Doubtful That Annexation Referendum Will Be On Ballot

It looks like the battle of four mayors against one resident will be won by the politicians, with a little help from the court system. This comes as no surprise. The saying, “you can’t fight city hall. and win” exists for a reason, and the reason is that typically politicians win and residents lose. And if you add the court system into the equation, then put your money on politicians winning.

This appears to be what’s happening with a resident’s effort to have a referendums placed on the April 4 ballot for the annexation of Lisle, Warrenville, and Woodridge into the city of Naperville.

The resident along with his/her attorney have put up a good battle by cleverly finding a path in Illinois law for having the question presented to residents for an up or down vote on the ballot. Mayors Joe Broda of Lisle, David Brummer of Warrenville, and Gina Cunningham of Woodridge have been profusely sweating beads in absolute fear of losing their stranglehold of local power which is what would happen if the referendum makes it to the ballot and a relatively small percentage of voters approved the annexation. The chance of voters approving the referendum is slim, but very possible. The chance of the referendum making it to the ballot is even slimmer and next to impossible.

The odds weren’t good enough for the politicians, so enter the court system which can either can say ‘no’ to the referendum or more likely, wait so long to make a decision, that it’s impossible to have enough time to get the referendum on the ballot, which gives the politicians victory by default. Oops no time left. Sorry.

The final date for finalizing the election ballots has passed, according to Ken Menzel, legal council for the Illinois State Board of Elections. It takes time to get everything in order for the ballot, hence the hard deadline. Military and absentee ballots have to be sent out, on or about by February 17. The petitioner (resident) had until Feb 1 to respond to the motion for dismissal. The mayors then have until this Monday February 6 to respond to the resident’s response, with the next hearing by the court scheduled for this Wednesday February 8.

The bottom line, as Beulah the long distance operator would say in the old days, ‘your time is up’. Hence the politician’s strategy to delay, delay, delay, worked with the help from the court system. As my 98-year old uncle would say to me when we were playing cards (rummy), “it’s hard to beat the guy with the pencil”. The court had the pencil.

The outcome of this situation comes as no surprise. The politicians won the battle (referendum), however the politicians lost the war; their proclaimed desire for government consolidation.

This is where Naperville Mayor Steve Chirico comes into play. He has been an outstanding flag carrier and bugle boy for the importance of consolidating government. However when push came to shove he missed an outstanding opportunity to say, “we (the mayors) should at least look at the viability of doing this (annexation)”. But he didn’t. Even if he didn’t want the annexation, or if he knew it wouldn’t happen (court delay), he could have ‘appeared’ to be open-minded to the possible benefit. In essence his words and his actions were compromised. Now when he carries the government-consolidation flag, it’s not quite as big, and when he blows the government-consolidation bugle, it’s not quite as loud; in fact, it’s out of tune.

Show 3 Comments


  1. Stew Gilgis

    Many citizens oppose this annexation, myself included. As a resident of unincorporated Naperville in Lisle Township, our real estate taxes are 10’% to 20% lower, and we get more responsive and faster services.

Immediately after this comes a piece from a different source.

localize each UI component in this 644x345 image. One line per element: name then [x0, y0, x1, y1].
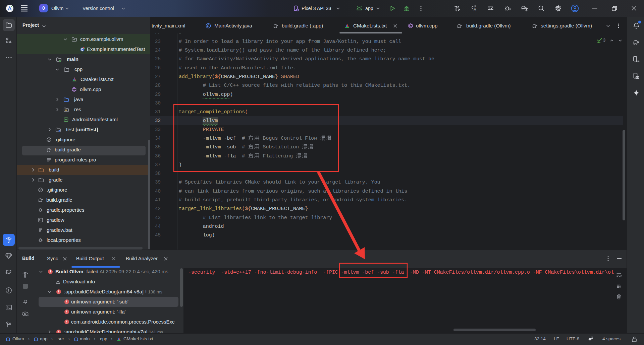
svg-text:A: A: [474, 7, 476, 12]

    Elimination of certain government fiefdoms is beneficial but not always. Instead, eliminate 10% of the government bureaucrats at each level starting at the County of DuPage in Wheaton.

  2. Jim Haselhorst

    So you would have preferred a dishonest Chirico playing political games for personal benefit to an honest Chirico stating a position he sincerely believes is best for the citizens of Naperville?

  3. Leiv Mealone

    I would have preferred that government officials stay out of it and let residents vote on it. No matter how slim the chance of passing, it would have been the legal way to proceed. Instead, the mayors, with unlimited taxpayer resources, chose to challenge the petition, knowing it would be delayed past the point of being able to be printed on the ballot.
    There’s no way people from the surrounding towns want anything to do with Naperville and all its shenanigans and debt. But it’s wrong for the mayors to intercede and distrupt the process.